随机森林替代多元线性回归可提高评分函数结合亲和力预测的准确性：以 Cyscore 为例。

Substituting random forest for multiple linear regression improves binding affinity prediction of scoring functions: Cyscore as a case study.

机构信息

Department of Computer Science and Engineering, Chinese University of Hong Kong, Hong Kong, China.

出版信息

BMC Bioinformatics. 2014 Aug 27;15(1):291. doi: 10.1186/1471-2105-15-291.

DOI:10.1186/1471-2105-15-291

PMID:25159129

原文链接:https://pmc.ncbi.nlm.nih.gov/articles/PMC4153907/

Abstract

BACKGROUND

State-of-the-art protein-ligand docking methods are generally limited by the traditionally low accuracy of their scoring functions, which are used to predict binding affinity and thus vital for discriminating between active and inactive compounds. Despite intensive research over the years, classical scoring functions have reached a plateau in their predictive performance. These assume a predetermined additive functional form for some sophisticated numerical features, and use standard multivariate linear regression (MLR) on experimental data to derive the coefficients.

RESULTS

In this study we show that such a simple functional form is detrimental for the prediction performance of a scoring function, and replacing linear regression by machine learning techniques like random forest (RF) can improve prediction performance. We investigate the conditions of applying RF under various contexts and find that given sufficient training samples RF manages to comprehensively capture the non-linearity between structural features and measured binding affinities.

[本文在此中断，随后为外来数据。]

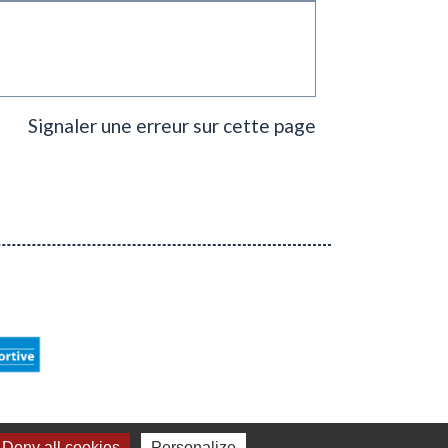
Signaler une erreur sur cette page
Deny all cookies
Personalize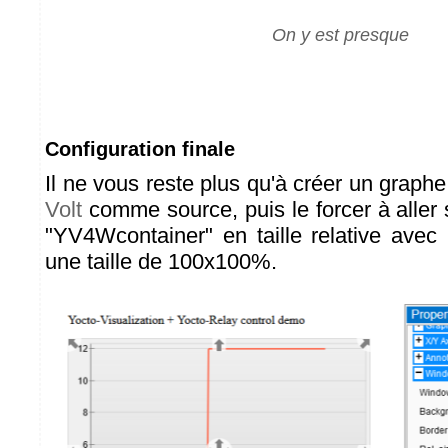
On y est presque
Configuration finale
Il ne vous reste plus qu'à créer un graphe 
Volt
comme source, puis le forcer à aller 
"YV4Wcontainer" en taille relative avec 
une taille de 100x100%.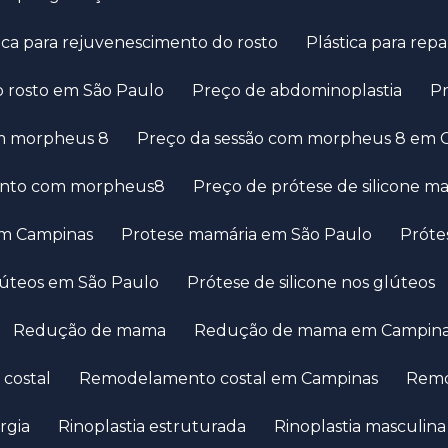
stica para rejuvenescimento do rosto
Plástica para rep
 no rosto em São Paulo
Preço de abdominoplastia
om morpheus 8
Preço da sessão com morpheus 8 em 
mento com morpheus8
Preço de prótese de silicone m
em Campinas
Protese mamária em São Paulo
Prót
glúteos em São Paulo
Prótese de silicone nos glúteos
Redução de mama
Redução de mama em Campin
costal
Remodelamento costal em Campinas
Rem
urgia
Rinoplastia estruturada
Rinoplastia masculina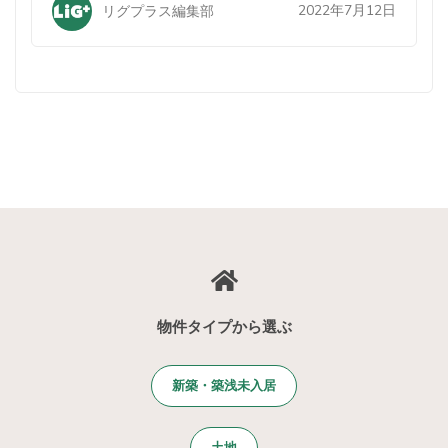
2022年7月12日
リグプラス編集部
物件タイプから選ぶ
新築・築浅未入居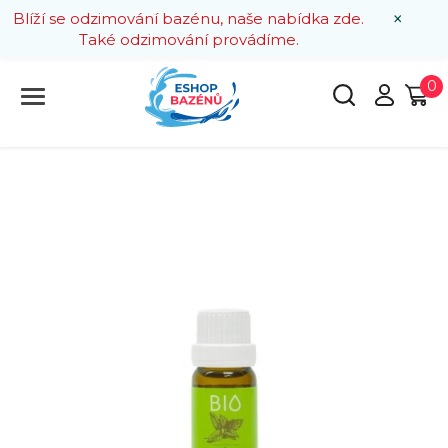
×
Blíží se odzimování bazénu, naše nabídka zde.
Také odzimování provádíme.
0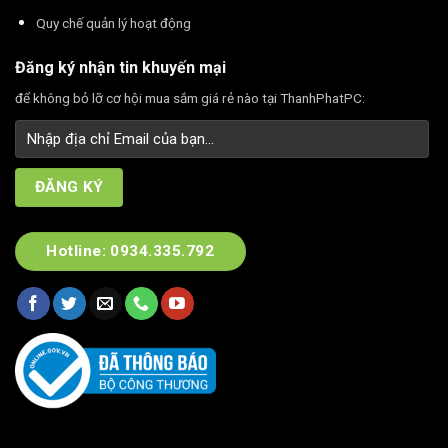
Quy chế quản lý hoạt động
Đăng ký nhận tin khuyến mại
để không bỏ lỡ cơ hội mua sắm giá rẻ nào tại ThanhPhatPC:
Hotline: 0934.335.792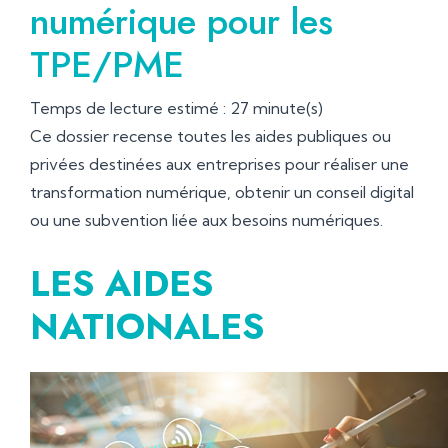
numérique pour les
TPE/PME
Temps de lecture estimé : 27 minute(s)
Ce dossier recense toutes les aides publiques ou
privées destinées aux entreprises pour réaliser une
transformation numérique, obtenir un conseil digital
ou une subvention liée aux besoins numériques.
LES AIDES
NATIONALES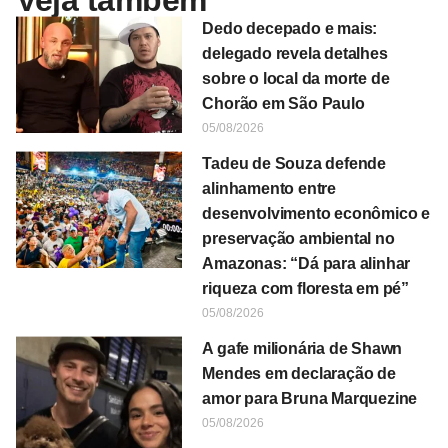
Veja também
Dedo decepado e mais:
delegado revela detalhes
sobre o local da morte de
Chorão em São Paulo
05/08/2026
Tadeu de Souza defende
alinhamento entre
desenvolvimento econômico e
preservação ambiental no
Amazonas: “Dá para alinhar
riqueza com floresta em pé”
05/08/2026
A gafe milionária de Shawn
Mendes em declaração de
amor para Bruna Marquezine
05/08/2026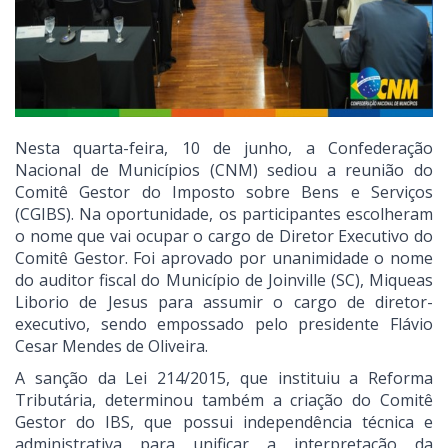
Nesta quarta-feira, 10 de junho, a Confederação
Nacional de Municípios (CNM) sediou a reunião do
Comitê Gestor do Imposto sobre Bens e Serviços
(CGIBS). Na oportunidade, os participantes escolheram
o nome que vai ocupar o cargo de Diretor Executivo do
Comitê Gestor. Foi aprovado por unanimidade o nome
do auditor fiscal do Município de Joinville (SC), Miqueas
Liborio de Jesus para assumir o cargo de diretor-
executivo, sendo empossado pelo presidente Flávio
Cesar Mendes de Oliveira.
A sanção da Lei 214/2015, que instituiu a Reforma
Tributária, determinou também a criação do Comitê
Gestor do IBS, que possui independência técnica e
administrativa para unificar a interpretação da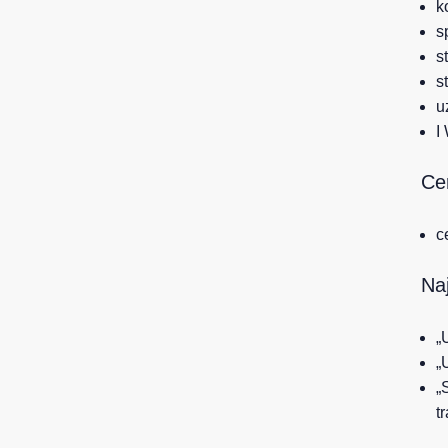
k
s
s
s
u
I
Cer
c
Na
„
„
„
t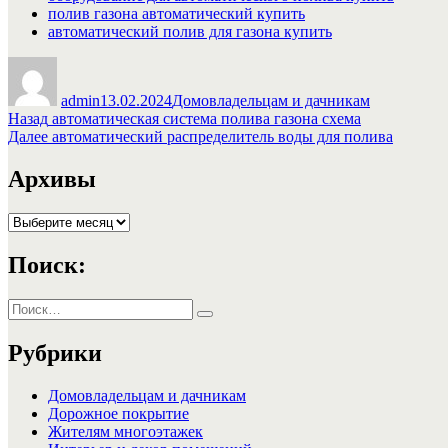
полив газона автоматический купить
автоматический полив для газона купить
Автор
Опубликовано
Рубрики
admin
13.02.2024
Домовладельцам и дачникам
Навигация
Предыдущая
Назад
автоматическая система полива газона схема
запись:
Следующая
Далее
автоматический распределитель воды для полива
по
запись:
записям
Архивы
Архивы
Поиск:
Искать:
Поиск
Рубрики
Домовладельцам и дачникам
Дорожное покрытие
Жителям многоэтажек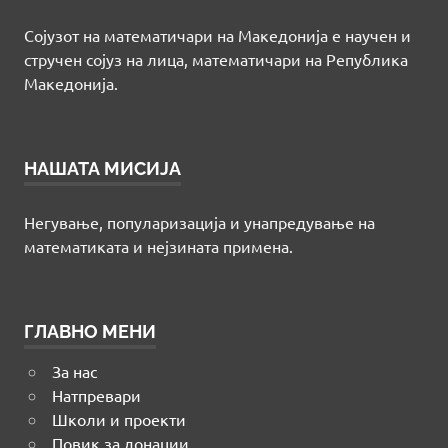
Сојузот на математичари на Македонија е научен и
стручен сојуз на лица, математичари на Република
Македонија.
НАШАТА МИСИЈА
Негување, популаризација и унапредување на
математиката и нејзината примена.
ГЛАВНО МЕНИ
За нас
Натпревари
Школи и проекти
Повик за донации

Incorporating more structural features and training with more samples can both boost RF performance. In addition, we analyze the importance of structural features to binding affinity prediction using the RF variable importance tool. Lastly, we use Cyscore, a top performing empirical scoring function, as a baseline for comparison study.

CONCLUSIONS

Machine-learning scoring functions are fundamentally different from classical scoring functions because the former circumvents the fixed functional form relating structural features with binding affinities. RF, but not MLR, can effectively exploit more structural features and more training samples, leading to higher prediction performance. The future availability of more X-ray crystal structures will further widen the performance gap between RF-based and MLR-based scoring functions. This further stresses the importance of substituting RF for MLR in scoring function development.

摘要

背景

最先进的蛋白质-配体对接方法通常受到其打分函数传统上准确性低的限制，打分函数用于预测结合亲和力，因此对于区分活性和非活性化合物至关重要。尽管多年来进行了密集的研究，但经典的打分函数在其预测性能方面已经达到了一个瓶颈。这些打分函数假设一些复杂的数值特征具有预定的加性函数形式，并使用标准多元线性回归（MLR）对实验数据进行分析以得出系数。

结果

在本研究中，我们表明这种简单的函数形式不利于打分函数的预测性能，并且用机器学习技术（如随机森林（RF））替代线性回归可以提高预测性能。我们研究了在各种情况下应用 RF 的条件，并发现只要有足够的训练样本，RF 就能够全面捕捉结构特征与测量结合亲和力之间的非线性关系。纳入更多结构特征和使用更多样本进行训练都可以提高 RF 性能。此外，我们使用 RF 变量重要性工具分析结构特征对结合亲和力预测的重要性。最后，我们使用表现最佳的经验打分函数 Cyscore 作为比较研究的基线。

结论

机器学习打分函数与经典打分函数在根本上不同，因为前者回避了将结构特征与结合亲和力联系起来的固定函数形式。RF 而不是 MLR 可以有效地利用更多的结构特征和更多的训练样本，从而提高预测性能。未来更多 X 射线晶体结构的可用性将进一步扩大 RF 基于和 MLR 基于打分函数之间的性能差距。这进一步强调了在打分函数开发中用 RF 替代 MLR 的重要性。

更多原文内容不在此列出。